### Given data:
- Opening Delimiter -
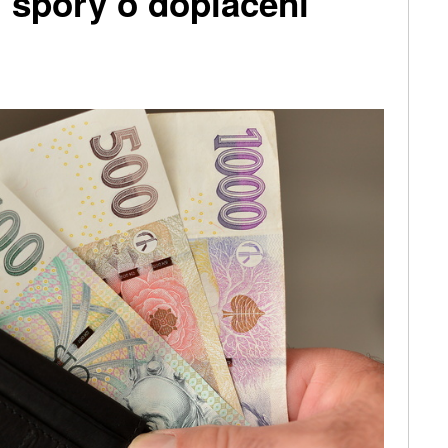
í spory o doplacení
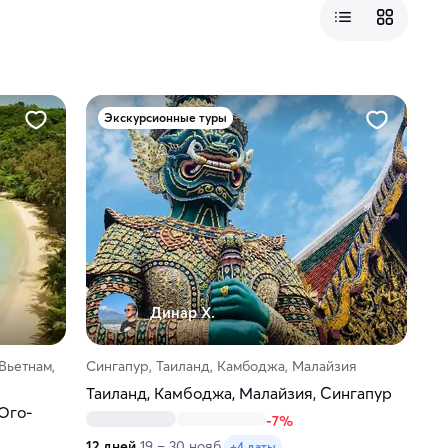
Экскурсионные туры
Динар Х.
Вьетнам,
Сингапур, Таиланд, Камбоджа, Малайзия
Таиланд, Камбоджа, Малайзия, Сингапур
Юго-
-7%
12 дней
19 – 30 нояб.
+4 даты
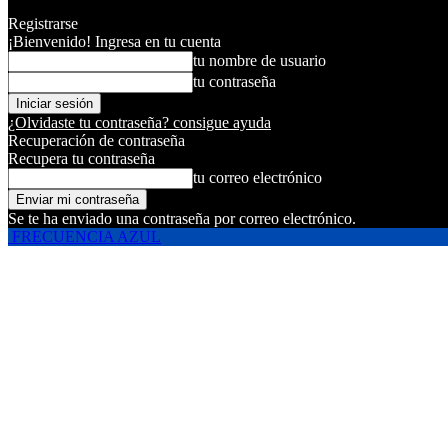
Registrarse
¡Bienvenido! Ingresa en tu cuenta
tu nombre de usuario
tu contraseña
¿Olvidaste tu contraseña? consigue ayuda
Recuperación de contraseña
Recupera tu contraseña
tu correo electrónico
Se te ha enviado una contraseña por correo electrónico.
FRECUENCIA AZUL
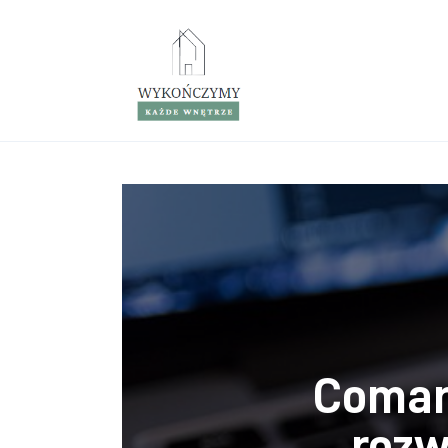
Porady wnętrzarskie
Remont
Kuchnia
Łazienka
Salon
Sypialnia
Comar
rozw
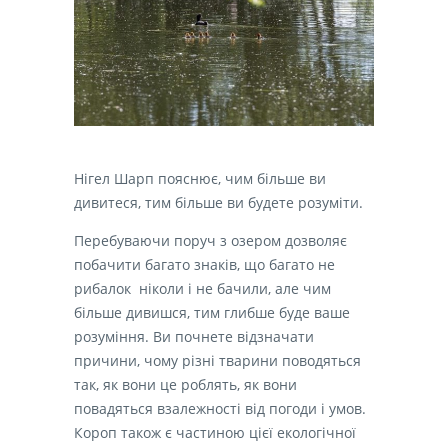
Нігел Шарп пояснює, чим більше ви
дивитеся, тим більше ви будете розуміти.
Перебуваючи поруч з озером дозволяє
побачити багато знаків
,
що багато не
рибалок ніколи і не бачили, але чим
більше дивишся, тим глибше буде ваше
розуміння.
Ви почнете відзначати
причини
, чому
різні тварини поводяться
так
,
як вони це роблять, як вони
повадяться взалежності від погоди і умов.
Короп також є частиною цієї екологічної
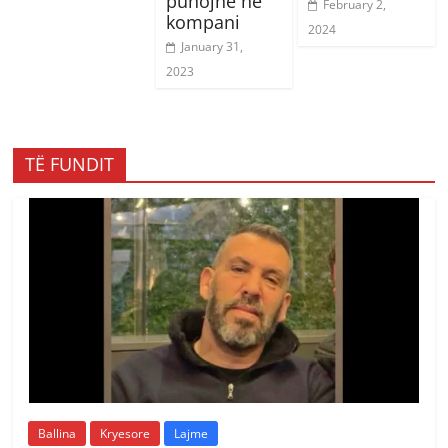
punojnë në
February 2,
kompani
2024
January 31,
2023
TË FUNDIT
Ballina
Kryesore
Lajme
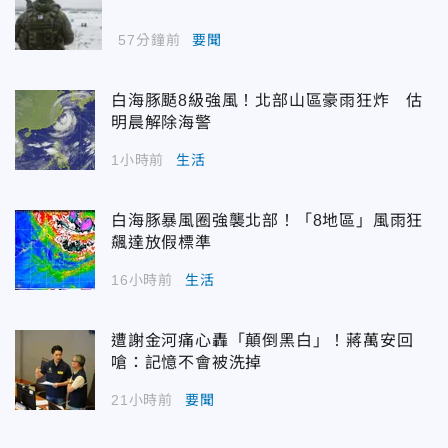
57分鐘前
要聞
白海豚颳8級強風！北部山區豪雨狂炸 估
明晨解除海警
1小時前
生活
白海豚暴風圈強襲北部！「8地區」風雨狂
飆達放假標準
16小時前
生活
遭謝金河痛心轟「顛倒黑白」！蔣萬安回
嗆：記憶不會被洗掉
21小時前
要聞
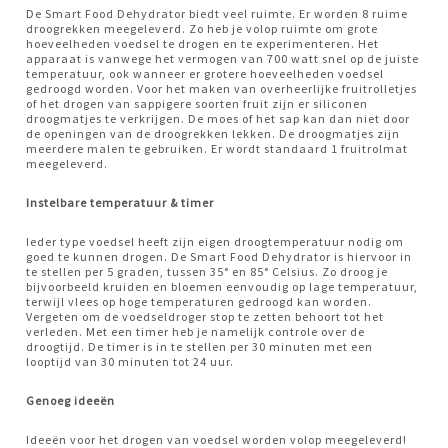
De Smart Food Dehydrator biedt veel ruimte. Er worden 8 ruime
droogrekken meegeleverd. Zo heb je volop ruimte om grote
hoeveelheden voedsel te drogen en te experimenteren. Het
apparaat is vanwege het vermogen van 700 watt snel op de juiste
temperatuur, ook wanneer er grotere hoeveelheden voedsel
gedroogd worden. Voor het maken van overheerlijke fruitrolletjes
of het drogen van sappigere soorten fruit zijn er siliconen
droogmatjes te verkrijgen. De moes of het sap kan dan niet door
de openingen van de droogrekken lekken. De droogmatjes zijn
meerdere malen te gebruiken. Er wordt standaard 1 fruitrolmat
meegeleverd.
Instelbare temperatuur & timer
Ieder type voedsel heeft zijn eigen droogtemperatuur nodig om
goed te kunnen drogen. De Smart Food Dehydrator is hiervoor in
te stellen per 5 graden, tussen 35° en 85° Celsius. Zo droog je
bijvoorbeeld kruiden en bloemen eenvoudig op lage temperatuur,
terwijl vlees op hoge temperaturen gedroogd kan worden.
Vergeten om de voedseldroger stop te zetten behoort tot het
verleden. Met een timer heb je namelijk controle over de
droogtijd. De timer is in te stellen per 30 minuten met een
looptijd van 30 minuten tot 24 uur.
Genoeg ideeën
Ideeën voor het drogen van voedsel worden volop meegeleverd!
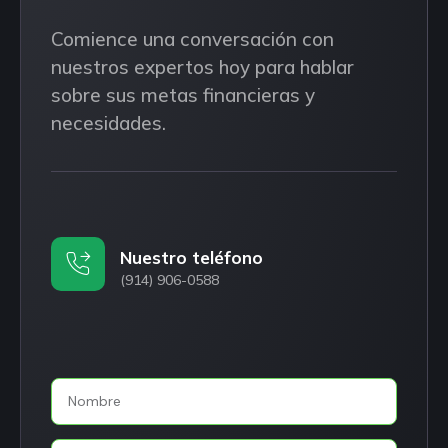
Comience una conversación con
nuestros expertos hoy para hablar
sobre sus metas financieras y
necesidades.
Nuestro teléfono
(914) 906-0588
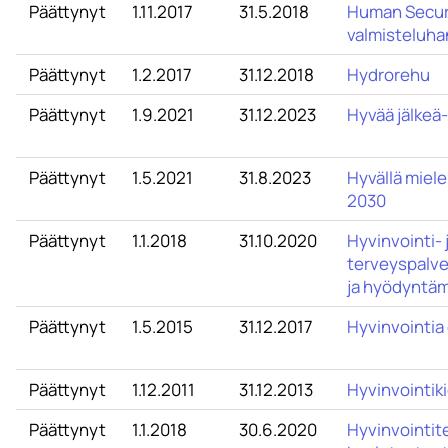
Päättynyt
1.11.2017
31.5.2018
Human Secur
valmisteluha
Päättynyt
1.2.2017
31.12.2018
Hydrorehu
Päättynyt
1.9.2021
31.12.2023
Hyvää jälkeä
Päättynyt
1.5.2021
31.8.2023
Hyvällä miele
2030
Päättynyt
1.1.2018
31.10.2020
Hyvinvointi- 
terveyspalve
ja hyödyntäm
Päättynyt
1.5.2015
31.12.2017
Hyvinvointia 
Päättynyt
1.12.2011
31.12.2013
Hyvinvointiki
Päättynyt
1.1.2018
30.6.2020
Hyvinvointit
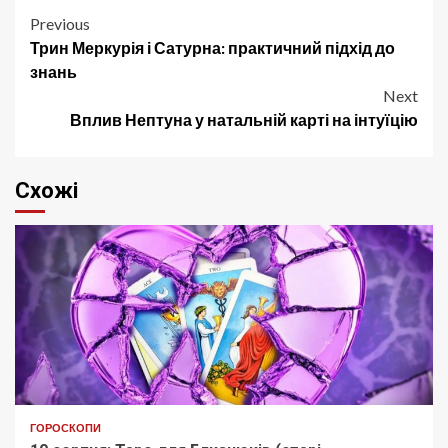
Post
Previous
Трин Меркурія і Сатурна: практичний підхід до
navigation
знань
Next
Вплив Нептуна у натальній карті на інтуїцію
Схожі
ГОРОСКОПИ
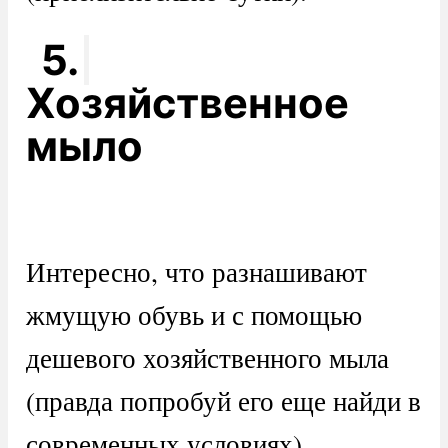
5.
Хозяйственное
мыло
Интересно, что разнашивают
жмущую обувь и с помощью
дешевого хозяйственного мыла
(правда попробуй его еще найди в
современных условиях).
- Closing Delimiter -
Reproduce the data above in full, exactly as it is, with the pictures left out.

í spory o doplacení
Экскурсионные туры
Динар Х.
Вьетнам,
Сингапур, Таиланд, Камбоджа, Малайзия
Таиланд, Камбоджа, Малайзия, Сингапур
Юго-
-7%
12 дней
19 – 30 нояб.
+4 даты
Registrarse
¡Bienvenido! Ingresa en tu cuenta
tu nombre de usuario
tu contraseña
¿Olvidaste tu contraseña? consigue ayuda
Recuperación de contraseña
Recupera tu contraseña
tu correo electrónico
Se te ha enviado una contraseña por correo electrónico.
FRECUENCIA AZUL
Porady wnętrzarskie
Remont
Kuchnia
Łazienka
Salon
Sypialnia
Comar
rozw
Нігел Шарп пояснює, чим більше ви
дивитеся, тим більше ви будете розуміти.
Перебуваючи поруч з озером дозволяє
побачити багато знаків
,
що багато не
рибалок ніколи і не бачили, але чим
більше дивишся, тим глибше буде ваше
розуміння.
Ви почнете відзначати
причини
, чому
різні тварини поводяться
так
,
як вони це роблять, як вони
повадяться взалежності від погоди і умов.
Короп також є частиною цієї екологічної
punojnë në
February 2,
kompani
2024
January 31,
2023
TË FUNDIT
Ballina
Kryesore
Lajme
57分鐘前
要聞
白海豚颳8級強風！北部山區豪雨狂炸 估
明晨解除海警
1小時前
生活
白海豚暴風圈強襲北部！「8地區」風雨狂
飆達放假標準
16小時前
生活
遭謝金河痛心轟「顛倒黑白」！蔣萬安回
嗆：記憶不會被洗掉
21小時前
要聞
De Smart Food Dehydrator biedt veel ruimte. Er worden 8 ruime
droogrekken meegeleverd. Zo heb je volop ruimte om grote
hoeveelheden voedsel te drogen en te experimenteren. Het
apparaat is vanwege het vermogen van 700 watt snel op de juiste
temperatuur, ook wanneer er grotere hoeveelheden voedsel
gedroogd worden. Voor het maken van overheerlijke fruitrolletjes
of het drogen van sappigere soorten fruit zijn er siliconen
droogmatjes te verkrijgen. De moes of het sap kan dan niet door
de openingen van de droogrekken lekken. De droogmatjes zijn
meerdere malen te gebruiken. Er wordt standaard 1 fruitrolmat
meegeleverd.
Instelbare temperatuur & timer
Ieder type voedsel heeft zijn eigen droogtemperatuur nodig om
goed te kunnen drogen. De Smart Food Dehydrator is hiervoor in
te stellen per 5 graden, tussen 35° en 85° Celsius. Zo droog je
bijvoorbeeld kruiden en bloemen eenvoudig op lage temperatuur,
terwijl vlees op hoge temperaturen gedroogd kan worden.
Vergeten om de voedseldroger stop te zetten behoort tot het
verleden. Met een timer heb je namelijk controle over de
droogtijd. De timer is in te stellen per 30 minuten met een
looptijd van 30 minuten tot 24 uur.
Genoeg ideeën
Ideeën voor het drogen van voedsel worden volop meegeleverd!
Comience una conversación con
nuestros expertos hoy para hablar
sobre sus metas financieras y
necesidades.
Nuestro teléfono
(914) 906-0588
Päättynyt
1.11.2017
31.5.2018
Human Secur
valmisteluha
Päättynyt
1.2.2017
31.12.2018
Hydrorehu
Päättynyt
1.9.2021
31.12.2023
Hyvää jälkeä
Päättynyt
1.5.2021
31.8.2023
Hyvällä miele
2030
Päättynyt
1.1.2018
31.10.2020
Hyvinvointi- 
terveyspalve
ja hyödyntäm
Päättynyt
1.5.2015
31.12.2017
Hyvinvointia 
Päättynyt
1.12.2011
31.12.2013
Hyvinvointiki
Päättynyt
1.1.2018
30.6.2020
Hyvinvointit
Post
Previous
Трин Меркурія і Сатурна: практичний підхід до
navigation
знань
Next
Вплив Нептуна у натальній карті на інтуїцію
Схожі
ГОРОСКОПИ
5.
Хозяйственное
мыло
Интересно, что разнашивают
жмущую обувь и с помощью
дешевого хозяйственного мыла
(правда попробуй его еще найди в
современных условиях).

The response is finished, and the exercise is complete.